But only six months after workers began grading the 90-acre site along the CSX Railroad line in Lookout Valley, Mr. Kennedy’s Kenco is preparing to begin using one of the largest buildings ever erected in Chattanooga. The initial $25 million complex includes more than 15 acres under one roof and could grow another third if the business grows as expected in the future.
"It took a real leap of faith to think we could develop the site and build this size facility in such a short of time," said Mr. Kennedy, president of the family-owned Kenco, one of the South’s largest warehouse and logistics companies. "But we knew we had to be able to do it to keep this international customer in Chattanooga."
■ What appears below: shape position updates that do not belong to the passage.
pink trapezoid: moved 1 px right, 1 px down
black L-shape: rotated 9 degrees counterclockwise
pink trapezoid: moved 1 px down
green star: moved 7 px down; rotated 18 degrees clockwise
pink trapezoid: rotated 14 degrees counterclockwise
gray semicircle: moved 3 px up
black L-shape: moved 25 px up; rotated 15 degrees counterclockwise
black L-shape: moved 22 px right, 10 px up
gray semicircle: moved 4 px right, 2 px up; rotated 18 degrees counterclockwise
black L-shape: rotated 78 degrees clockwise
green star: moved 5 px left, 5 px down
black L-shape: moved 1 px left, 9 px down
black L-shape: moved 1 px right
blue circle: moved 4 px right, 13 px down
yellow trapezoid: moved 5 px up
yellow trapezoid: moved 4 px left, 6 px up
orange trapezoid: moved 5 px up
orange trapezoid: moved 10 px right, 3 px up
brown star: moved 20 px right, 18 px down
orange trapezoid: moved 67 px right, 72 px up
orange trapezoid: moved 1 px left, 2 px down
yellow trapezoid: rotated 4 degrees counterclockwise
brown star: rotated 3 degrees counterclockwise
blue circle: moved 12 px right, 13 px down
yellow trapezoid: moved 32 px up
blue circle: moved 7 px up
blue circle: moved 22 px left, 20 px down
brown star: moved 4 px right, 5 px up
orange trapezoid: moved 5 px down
The Minneapolis-based company, which acquired its crosstown rival in November 2001, will begin consolidating its two Chattanooga warehouse operations into the new 688,200-square-foot Kenco warehouse next month. The facility, which could be expanded to include up to 1 million square feet, will serve as a Southeastern distribution center.
Kenco will own and operate the complex, which will be leased to the customer. The new facility will be used to store and ship tons of packages of cereals and dry goods throughout the Southeast from more than 80 truck bays. Some shipments will use the adjacent CSX rail line, according to Kenco Vice President Jimmy Glascock. The project will help save and add up to 90 jobs in Chattanooga, Mr. Kennedy said, and open up more than 500,000 square feet of Kenco warehouse space elsewhere in Chattanooga. "We hope to be able to fill this space by the end of this year," said David Gilley, vice president of marketing for Kenco.
"We’ve been very pleased at the number of companies that find Chattanooga to be a good location. We have excellent highway and rail connections to serve not only the Southeast but most of the Eastern half of the country."
A recent study for the Chattanooga Area Chamber of Commerce identified warehouse and distribution businesses as one of the region’s growth industries for the future.
The Kenco Group owns or manages nearly 16 million square feet of warehouse and distribution facilities in 19 states, including 4 million square feet here.
But no project has involved so much earth moving and rock crushing as Kenco’s newest building in Lookout Valley, which company officials dubbed "the Rock" for all of the rock and cement moved at the site.
The builders of the structure — Conlan Co. in Atlanta and Stein Construction and Wright Brothers in Chattanooga — erected a temporary concrete mixing plant on the site to use rock dug up on the property to help mix the 30,000 cubic yards of concrete used for the floors and walls of the new warehouse. At one point, more than 200 workers were on the property pouring a record volume of concrete for a single day in Chattanooga, exceeding even concrete poured on any day during the construction of the Chickamauga Dam in the 1930s.
Since the new warehouse covers land in two states, developers got tax breaks from both Hamilton County in Tennessee and Dade County in Georgia.
Kenco, which began as Cherokee Warehouses in the 1950, built its first warehouse in Lookout Valley in the 1960 and has since built a half dozen buildings for manufacturing, food and equipment storage for a variety of companies.
"We’re building for the future with this newest facility," Mr. Kennedy said.